The genomic information that will be included in your EHR will evolve. At first, as with Olivia, information about particular genes will be entered. Eventually, we think likely within a decade, we will transition to entering your whole-genome sequence, all 3 billion base pairs. There is still a question as to whether the “raw” genetic data will be entered into the EHR itself or housed in a cloud-based or other storage system separate from the physician and hospital records. Regardless, as genomic information is used more widely by clinicians, systems will have to be in place to regularly “interrogate” your genome. Some of this information will be of critical importance to your health care, but much, if not most of it, will be useless, and some will actually cause confusion and even potential harm. The challenge, of course, is to maximize the useful genomic information and minimize the marginal, useless, or even potentially harmful genomic information. As the director of Duke’s Center for Human Genome Variation accurately predicted in 2011, “Within the next few years our ability to identify pathogenic and potentially pathogenic mutations—as well as huge numbers of mutations that no one can vouch for as dangerous or safe—will almost certainly outstrip our ability to act on the information.” Nonetheless, we expect that within a decade or less everyone (at least all adults) will have direct access to their entire medical records by personal computer, including their genome. This will put a lot of discretion in your hands, and you will have to decide how much you want to know about your genome. Your answer will likely be highly influenced by what actions, if any, you can take to modify the effects of your genes on your health. Answering this last question is what most contemporary genomics research is about.
In the chapters that follow, we also address the hype of genomic medicine and how it has been oversold in large part to maintain public support (and more importantly, federal NIH funding), as well as by the promise of financial bonanzas for private industry. This doesn’t mean that genomic medicine is not going to be useful. Just the opposite: we believe it is evolving to be a major force in medical practice. It will likely affect virtually every aspect of how we diagnose, treat, and prevent illnesses and medical conditions—everything from diabetes, to infections, to infertility, to prenatal care, to dementia, to cancer. In other words, we think genomics will follow the path of most transformational technologies, whose impact is overestimated in the short run but underestimated in the long run.

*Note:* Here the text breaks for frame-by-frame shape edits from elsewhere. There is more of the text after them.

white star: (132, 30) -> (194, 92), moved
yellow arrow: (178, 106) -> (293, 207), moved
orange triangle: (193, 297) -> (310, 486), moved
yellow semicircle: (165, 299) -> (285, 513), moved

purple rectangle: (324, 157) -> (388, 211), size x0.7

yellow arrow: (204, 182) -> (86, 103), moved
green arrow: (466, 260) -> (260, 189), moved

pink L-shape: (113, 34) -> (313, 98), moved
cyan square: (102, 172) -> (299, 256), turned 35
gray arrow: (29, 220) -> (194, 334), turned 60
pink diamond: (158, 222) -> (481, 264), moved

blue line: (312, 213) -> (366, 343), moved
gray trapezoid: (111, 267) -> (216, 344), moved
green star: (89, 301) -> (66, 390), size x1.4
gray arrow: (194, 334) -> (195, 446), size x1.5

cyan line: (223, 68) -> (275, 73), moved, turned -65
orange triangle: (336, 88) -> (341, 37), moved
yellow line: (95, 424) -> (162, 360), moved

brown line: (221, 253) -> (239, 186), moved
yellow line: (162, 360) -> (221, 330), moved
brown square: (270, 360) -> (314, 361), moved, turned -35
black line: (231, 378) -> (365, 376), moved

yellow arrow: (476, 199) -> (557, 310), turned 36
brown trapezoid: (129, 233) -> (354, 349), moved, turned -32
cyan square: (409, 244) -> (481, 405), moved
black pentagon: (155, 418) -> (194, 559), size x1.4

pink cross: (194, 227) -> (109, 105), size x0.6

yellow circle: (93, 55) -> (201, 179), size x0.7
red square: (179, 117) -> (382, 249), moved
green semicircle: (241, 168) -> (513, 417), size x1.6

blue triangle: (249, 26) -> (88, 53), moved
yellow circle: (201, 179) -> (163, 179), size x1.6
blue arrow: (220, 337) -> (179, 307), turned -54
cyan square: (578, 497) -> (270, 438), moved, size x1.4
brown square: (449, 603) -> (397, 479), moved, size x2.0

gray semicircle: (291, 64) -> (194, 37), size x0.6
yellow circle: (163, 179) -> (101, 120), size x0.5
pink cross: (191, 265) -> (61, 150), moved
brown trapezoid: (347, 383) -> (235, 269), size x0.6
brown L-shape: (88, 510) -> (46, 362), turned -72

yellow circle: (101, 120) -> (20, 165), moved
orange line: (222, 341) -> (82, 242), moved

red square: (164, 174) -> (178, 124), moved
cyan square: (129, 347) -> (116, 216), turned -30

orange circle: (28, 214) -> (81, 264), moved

WHEN THINKING PERSONALIZED
CONSIDER THESE THOUGHTS
Whenever you see “personalized” or
“precision” think genomics.
Your personal family history can often
tell you more than your genome.
Your family history can help determine
whether to have genomic testing.
Much of what we know about genomics comes
from the study of isolated populations.
Genomics will not be used routinely in medicine
until your genomic sequence can be stored on,
or linked to, your electronic health record.